◆ What is being asked ◆
State how many lines of the data below hold the string "gruz", giving nothing but the number.

◆ Exercise materials ◆

----------------------------------------

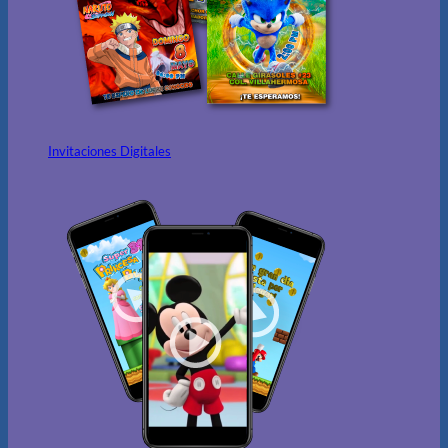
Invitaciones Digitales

----------------------------------------

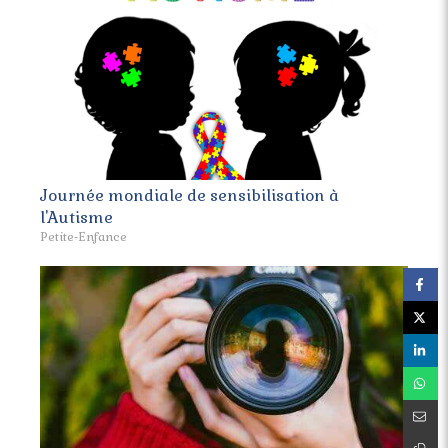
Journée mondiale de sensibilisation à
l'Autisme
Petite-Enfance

----------------------------------------

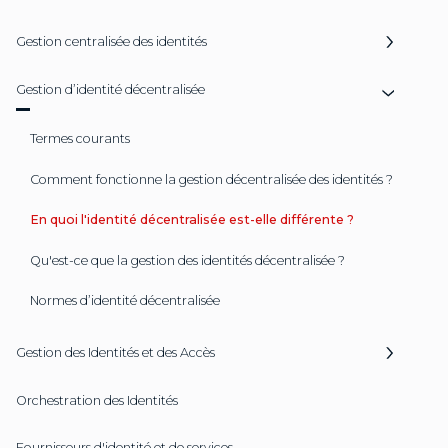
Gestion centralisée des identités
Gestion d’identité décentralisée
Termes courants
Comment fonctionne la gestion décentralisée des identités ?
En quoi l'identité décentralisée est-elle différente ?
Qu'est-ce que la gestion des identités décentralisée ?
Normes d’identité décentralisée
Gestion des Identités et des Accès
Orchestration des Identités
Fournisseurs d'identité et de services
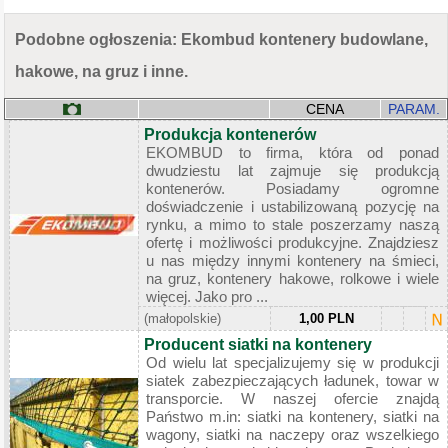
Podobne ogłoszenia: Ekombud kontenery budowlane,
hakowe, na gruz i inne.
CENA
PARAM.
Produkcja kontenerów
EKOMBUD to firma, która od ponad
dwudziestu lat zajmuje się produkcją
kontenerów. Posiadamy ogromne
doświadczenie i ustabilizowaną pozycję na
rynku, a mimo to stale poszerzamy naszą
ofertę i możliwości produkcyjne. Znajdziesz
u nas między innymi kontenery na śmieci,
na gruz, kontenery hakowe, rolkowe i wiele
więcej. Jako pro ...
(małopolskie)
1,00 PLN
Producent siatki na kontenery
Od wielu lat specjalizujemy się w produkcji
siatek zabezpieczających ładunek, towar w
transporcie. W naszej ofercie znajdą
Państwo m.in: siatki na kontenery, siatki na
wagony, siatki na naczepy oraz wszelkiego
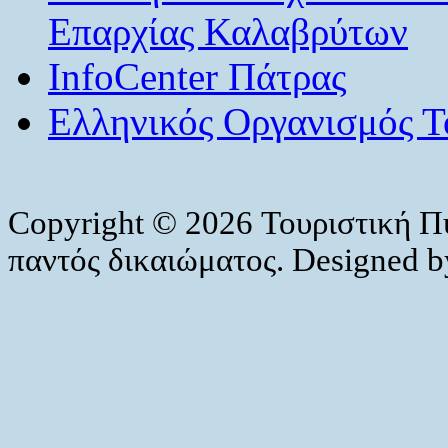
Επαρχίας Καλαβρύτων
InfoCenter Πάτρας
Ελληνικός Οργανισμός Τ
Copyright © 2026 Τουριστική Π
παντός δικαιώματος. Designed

----------------------------------------

◆ Output below ◆
2